My column on Hone Harawira's incendiary email a couple of weeks ago brought a record number of emails - and although the vast majority of them were positive, they showed how little insight many of us have into our own prejudices and in-built biases.
"Examine yourself, Tapu," wrote one, who accused me of coming across as "more bigoted". (I did; I feel fine, thanks.) "We live on different planets," wrote another. (Yes, most definitely.)
Someone once wrote that the greatest advantage of being part of a majority group is the invisibility that comes with being considered "normal". You are, whatever your faults, the way the world is supposed to be. No one expects you to be an ambassador for "your" people, or accuses you of being a disgrace to them when you fire off an ill-considered email in the middle of the night. You're free to be yourself, a flawed human being like the rest of us. Members of visible minority groups can only yearn for that kind of freedom.
They suffer a different kind of invisibility, their normalness obscured behind the "otherness" of being different. They stick out for all the wrong reasons, their failures magnified, their successes seen as an exception to the rule.
I don't have room here to go into the intricacies of race relations. Or to discuss why Treaty settlements are a matter of justice, or why we as a nation should want to behave better than a horde of raping, pillaging Vikings, or the fact that Treaty wrongs weren't committed all that long ago, or the entirely reasonable proposition that a people deprived of their economic base by colonisation should suffer inter-generational damage, even if many of them manage to "get over it" and move on.
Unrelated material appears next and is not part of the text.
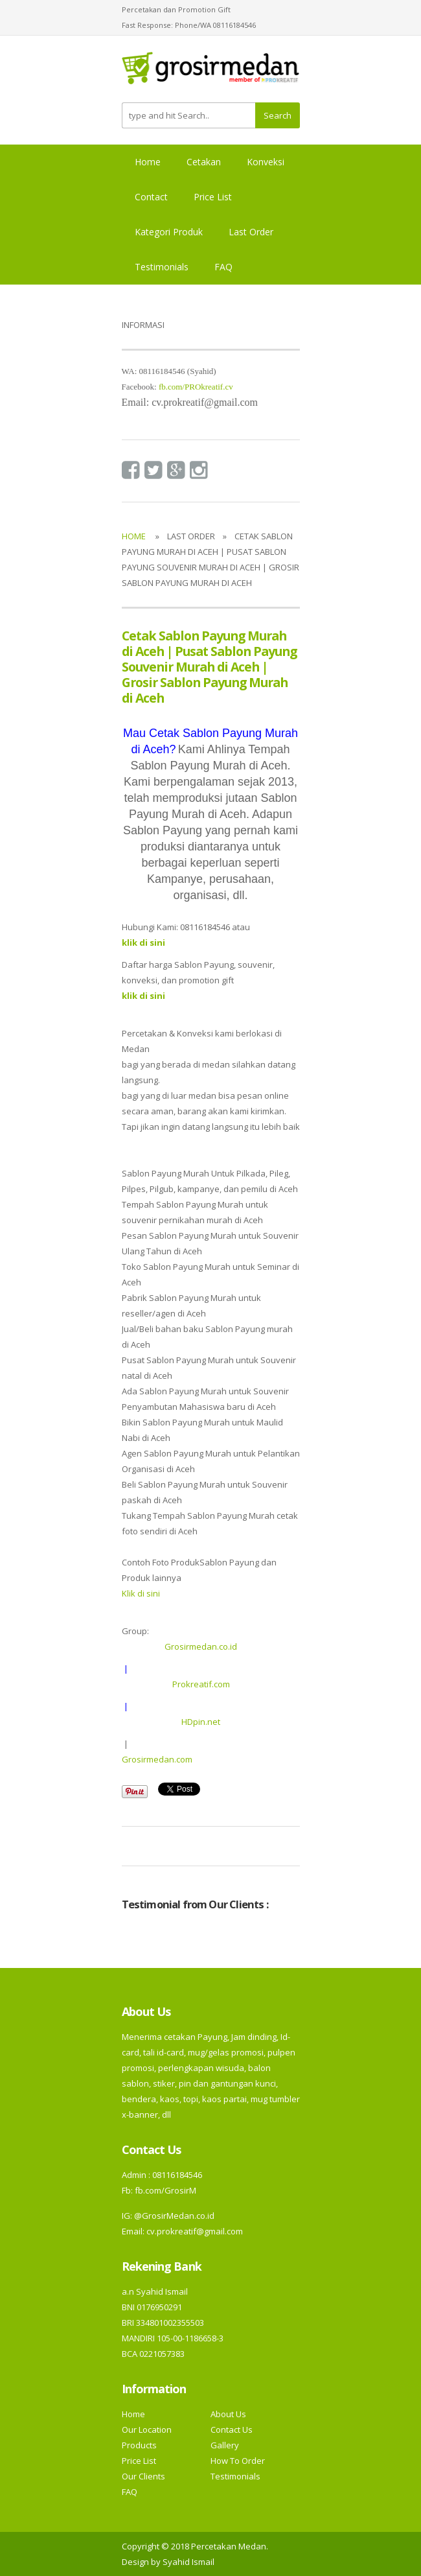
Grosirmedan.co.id (201, 1646)
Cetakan (204, 162)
But it's clear to me from the emails I get that there's a groundswell of goodwill in need of good information and leadership.
It isn't easy to talk about race, nor to break free from it - even for a consummate speechmaker like President Barack Obama, whose determination to transcend racial politics has come up against the realities of 21st-century America. Talk about it, don't talk about it - Obama can't seem to win.
But he at least knows that race is a minefield to be treated with caution. Labour leader Phil Goff seems less wary of the dangers.
It can't be easy to be trailing, apparently unloved and unnoticed, in the wake of a popular Prime Minister, who's enjoying an unusually long honeymoon with the voting public.